Your output should be exactly the lines from the one containing "Bibolig.dk den platform, der" through the last line of the listing, and nothing else. Pictures stay out.

== Segment start ==

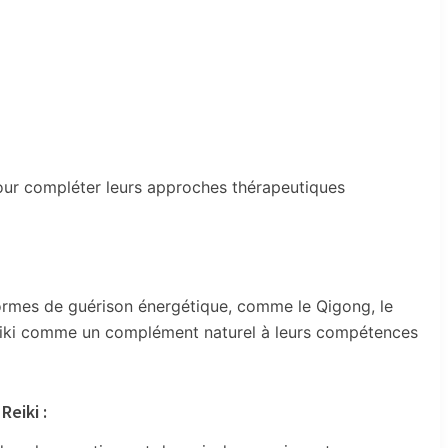
 pour compléter leurs approches thérapeutiques
formes de guérison énergétique, comme le Qigong, le
 Reiki comme un complément naturel à leurs compétences
Reiki :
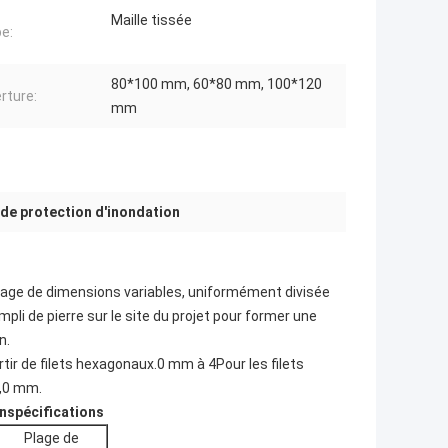
Maille tissée
pe:
80*100 mm, 60*80 mm, 100*120
rture:
mm
 de protection d'inondation
letage de dimensions variables, uniformément divisée
mpli de pierre sur le site du projet pour former une
n.
tir de filets hexagonaux.0 mm à 4Pour les filets
4,0 mm.
on
spécifications
Plage de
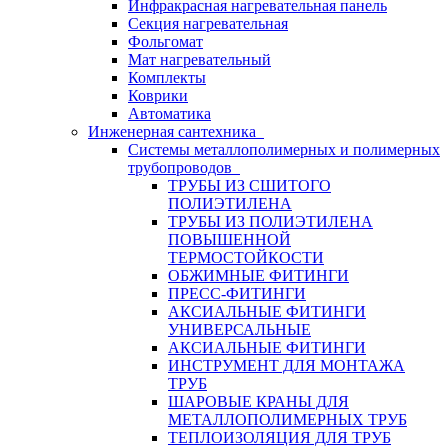
Инфракрасная нагревательная панель
Секция нагревательная
Фольгомат
Мат нагревательный
Комплекты
Коврики
Автоматика
Инженерная сантехника
Системы металлополимерных и полимерных
трубопроводов
ТРУБЫ ИЗ СШИТОГО
ПОЛИЭТИЛЕНА
ТРУБЫ ИЗ ПОЛИЭТИЛЕНА
ПОВЫШЕННОЙ
ТЕРМОСТОЙКОСТИ
ОБЖИМНЫЕ ФИТИНГИ
ПРЕСС-ФИТИНГИ
АКСИАЛЬНЫЕ ФИТИНГИ
УНИВЕРСАЛЬНЫЕ
АКСИАЛЬНЫЕ ФИТИНГИ
ИНСТРУМЕНТ ДЛЯ МОНТАЖА
ТРУБ
ШАРОВЫЕ КРАНЫ ДЛЯ
МЕТАЛЛОПОЛИМЕРНЫХ ТРУБ
ТЕПЛОИЗОЛЯЦИЯ ДЛЯ ТРУБ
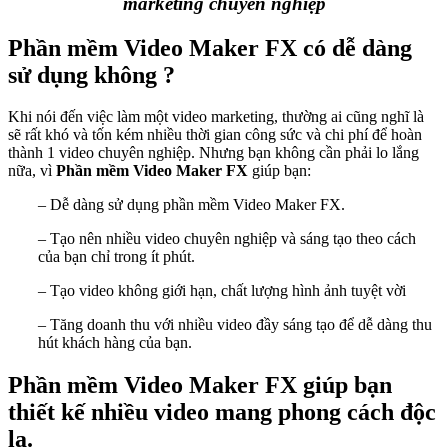
marketing chuyên nghiệp
Phần mềm Video Maker FX có dễ dàng
sử dụng không ?
Khi nói đến việc làm một video marketing, thường ai cũng nghĩ là
sẽ rất khó và tốn kém nhiều thời gian công sức và chi phí để hoàn
thành 1 video chuyên nghiệp. Nhưng bạn không cần phải lo lắng
nữa, vì
Phần mềm Video Maker FX
giúp bạn:
– Dễ dàng sử dụng phần mềm Video Maker FX.
– Tạo nên nhiều video chuyên nghiệp và sáng tạo theo cách
của bạn chỉ trong ít phút.
– Tạo video không giới hạn, chất lượng hình ảnh tuyệt vời
– Tăng doanh thu với nhiều video đầy sáng tạo để dễ dàng thu
hút khách hàng của bạn.
Phần mềm Video Maker FX giúp bạn
thiết kế nhiều video mang phong cách độc
lạ.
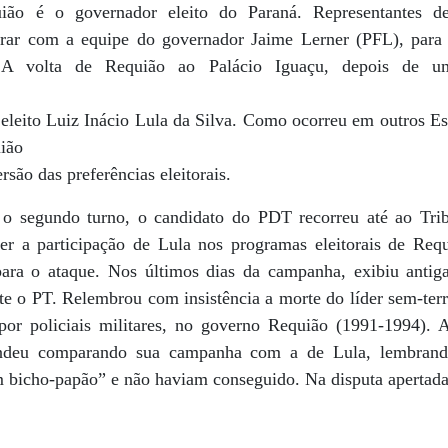
ião é o governador eleito do Paraná. Representantes d
trar com a equipe do governador Jaime Lerner (PFL), para
va. A volta de Requião ao Palácio Iguaçu, depois de u
eleito Luiz Inácio Lula da Silva. Como ocorreu em outros Est
ião
rsão das preferências eleitorais.
o segundo turno, o candidato do PDT recorreu até ao Tribu
er a participação de Lula nos programas eleitorais de Req
 para o ataque. Nos últimos dias da campanha, exibiu antig
e o PT. Relembrou com insistência a morte do líder sem-terr
por policiais militares, no governo Requião (1991-1994). 
fendeu comparando sua campanha com a de Lula, lembran
 bicho-papão” e não haviam conseguido. Na disputa apertada,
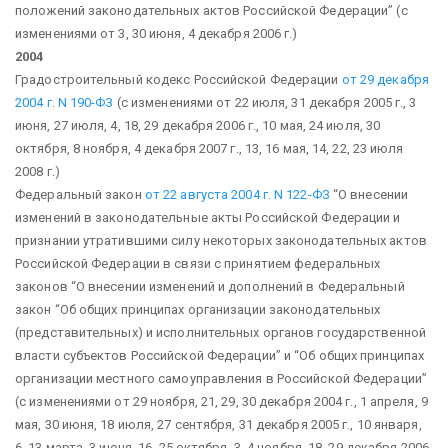
положений законодательных актов Российской Федерации”
(с
изменениями от 3, 30 июня, 4 декабря 2006 г.)
2004
Градостроительный кодекс Российской Федерации
от 29 декабря
2004 г. N 190-ФЗ
(с изменениями от 22 июля, 31 декабря 2005 г., 3
июня, 27 июля, 4, 18, 29 декабря 2006 г., 10 мая, 24 июля, 30
октября, 8 ноября, 4 декабря 2007 г., 13, 16 мая, 14, 22, 23 июля
2008 г.)
Федеральный закон
от 22 августа 2004 г. N 122-ФЗ
“О внесении
изменений в законодательные акты Российской Федерации и
признании утратившими силу некоторых законодательных актов
Российской Федерации в связи с принятием федеральных
законов “О внесении изменений и дополнений в Федеральный
закон “Об общих принципах организации законодательных
(представительных) и исполнительных органов государственной
власти субъектов Российской Федерации” и “Об общих принципах
организации местного самоуправления в Российской Федерации”
(с изменениями от 29 ноября, 21, 29, 30 декабря 2004 г., 1 апреля, 9
мая, 30 июня, 18 июля, 27 сентября, 31 декабря 2005 г., 10 января,
6, 13 марта, 3 июня, 16, 25 октября, 3, 4 ноября, 18, 29 декабря 2006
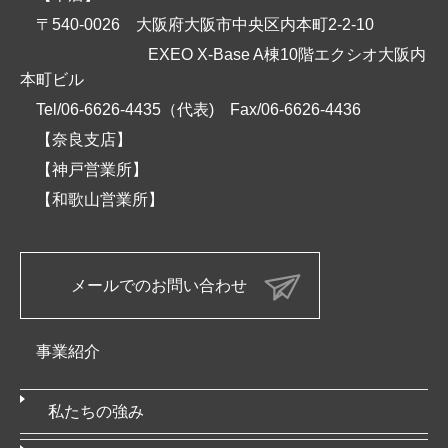
〒540-0026 大阪府大阪市中央区内本町2-2-10
EXEO X-Base A棟10階エクシオ大阪内
本町ビル
Tel/06-6626-4435（代表)
Fax/06-6626-4436
【奈良支店】
【神戸営業所】
【和歌山営業所】
メールでのお問い合わせ
事業紹介
私たちの強み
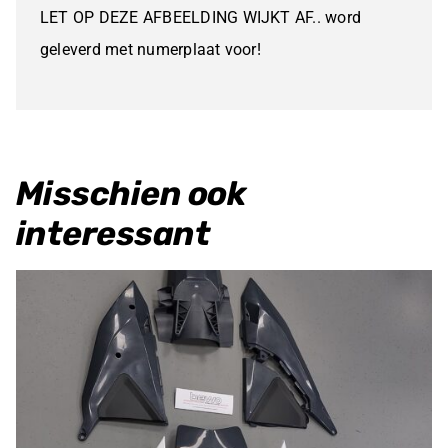
aantal
LET OP DEZE AFBEELDING WIJKT AF.. word
geleverd met numerplaat voor!
Misschien ook
interessant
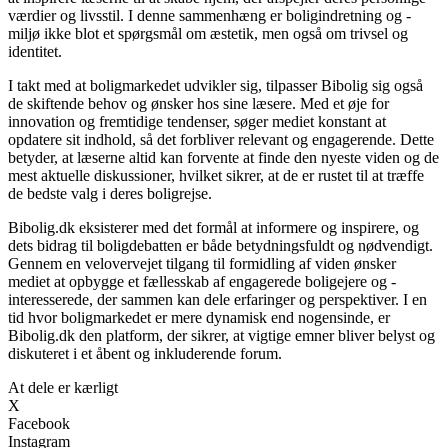
værdier og livsstil. I denne sammenhæng er boligindretning og -
miljø ikke blot et spørgsmål om æstetik, men også om trivsel og
identitet.
I takt med at boligmarkedet udvikler sig, tilpasser Bibolig sig også
de skiftende behov og ønsker hos sine læsere. Med et øje for
innovation og fremtidige tendenser, søger mediet konstant at
opdatere sit indhold, så det forbliver relevant og engagerende. Dette
betyder, at læserne altid kan forvente at finde den nyeste viden og de
mest aktuelle diskussioner, hvilket sikrer, at de er rustet til at træffe
de bedste valg i deres boligrejse.
Bibolig.dk eksisterer med det formål at informere og inspirere, og
dets bidrag til boligdebatten er både betydningsfuldt og nødvendigt.
Gennem en velovervejet tilgang til formidling af viden ønsker
mediet at opbygge et fællesskab af engagerede boligejere og -
interesserede, der sammen kan dele erfaringer og perspektiver. I en
tid hvor boligmarkedet er mere dynamisk end nogensinde, er
Bibolig.dk den platform, der sikrer, at vigtige emner bliver belyst og
diskuteret i et åbent og inkluderende forum.
At dele er kærligt
X
Facebook
Instagram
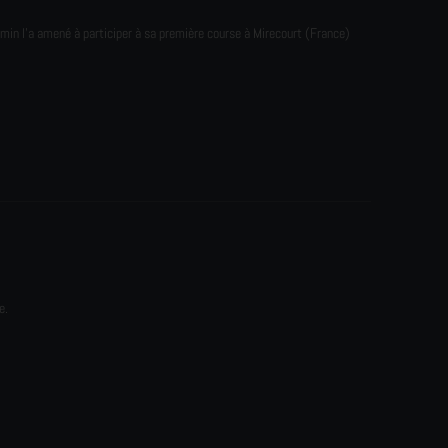
emin l'a amené à participer à sa première course à Mirecourt (France)
e.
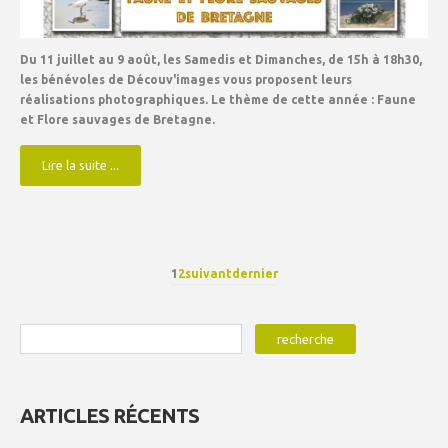
Du 11 juillet au 9 août, les Samedis et Dimanches, de 15h à 18h30,
les bénévoles de
Découv'images
vous proposent leurs
réalisations photographiques. Le thème de cette année :
Faune
et Flore sauvages de Bretagne.
Lire la suite ...
1
2
suivant
dernier
ARTICLES RÉCENTS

== Segment end ==

- **Exercise output**:
Bibolig.dk den platform, der sikrer, at vigtige emner bliver belyst og
diskuteret i et åbent og inkluderende forum.
At dele er kærligt
X
Facebook
Instagram
emin l'a amené à participer à sa première course à Mirecourt (France)
e.
Du 11 juillet au 9 août, les Samedis et Dimanches, de 15h à 18h30,
les bénévoles de
Découv'images
vous proposent leurs
réalisations photographiques. Le thème de cette année :
Faune
et Flore sauvages de Bretagne.
Lire la suite ...
1
2
suivant
dernier
ARTICLES RÉCENTS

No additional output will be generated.